#### [WHAT THIS TASK INVOLVES]
Begin at the top of the records and copy each line exactly. The line containing "NEMA 14-50 Plug, 16ft Cable For Home" is the last one to include.

#### [RECORDS FOR THE EXERCISE]

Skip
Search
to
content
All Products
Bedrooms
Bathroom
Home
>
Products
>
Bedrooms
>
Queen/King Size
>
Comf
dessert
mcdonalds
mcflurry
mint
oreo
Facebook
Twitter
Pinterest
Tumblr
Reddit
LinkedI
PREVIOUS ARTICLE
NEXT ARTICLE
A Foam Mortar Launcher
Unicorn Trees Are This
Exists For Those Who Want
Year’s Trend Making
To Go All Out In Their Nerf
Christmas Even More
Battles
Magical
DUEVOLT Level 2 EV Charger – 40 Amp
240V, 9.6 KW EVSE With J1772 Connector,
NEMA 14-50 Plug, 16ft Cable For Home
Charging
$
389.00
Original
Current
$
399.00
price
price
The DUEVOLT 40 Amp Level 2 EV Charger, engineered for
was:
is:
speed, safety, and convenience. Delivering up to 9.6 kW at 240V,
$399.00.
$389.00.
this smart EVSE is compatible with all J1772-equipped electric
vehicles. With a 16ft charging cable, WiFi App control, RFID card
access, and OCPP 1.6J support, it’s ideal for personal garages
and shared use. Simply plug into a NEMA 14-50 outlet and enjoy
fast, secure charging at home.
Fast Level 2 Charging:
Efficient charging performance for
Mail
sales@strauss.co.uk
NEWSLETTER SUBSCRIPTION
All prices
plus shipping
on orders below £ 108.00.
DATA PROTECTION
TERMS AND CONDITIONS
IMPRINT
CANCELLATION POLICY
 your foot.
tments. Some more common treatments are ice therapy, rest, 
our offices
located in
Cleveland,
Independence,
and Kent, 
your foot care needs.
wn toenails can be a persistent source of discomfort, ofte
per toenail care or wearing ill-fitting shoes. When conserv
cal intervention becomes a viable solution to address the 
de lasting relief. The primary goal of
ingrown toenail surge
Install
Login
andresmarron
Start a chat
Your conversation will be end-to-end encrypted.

#### [SOLUTION TO THE EXERCISE]
Skip
Search
to
content
All Products
Bedrooms
Bathroom
Home
>
Products
>
Bedrooms
>
Queen/King Size
>
Comf
dessert
mcdonalds
mcflurry
mint
oreo
Facebook
Twitter
Pinterest
Tumblr
Reddit
LinkedI
PREVIOUS ARTICLE
NEXT ARTICLE
A Foam Mortar Launcher
Unicorn Trees Are This
Exists For Those Who Want
Year’s Trend Making
To Go All Out In Their Nerf
Christmas Even More
Battles
Magical
DUEVOLT Level 2 EV Charger – 40 Amp
240V, 9.6 KW EVSE With J1772 Connector,
NEMA 14-50 Plug, 16ft Cable For Home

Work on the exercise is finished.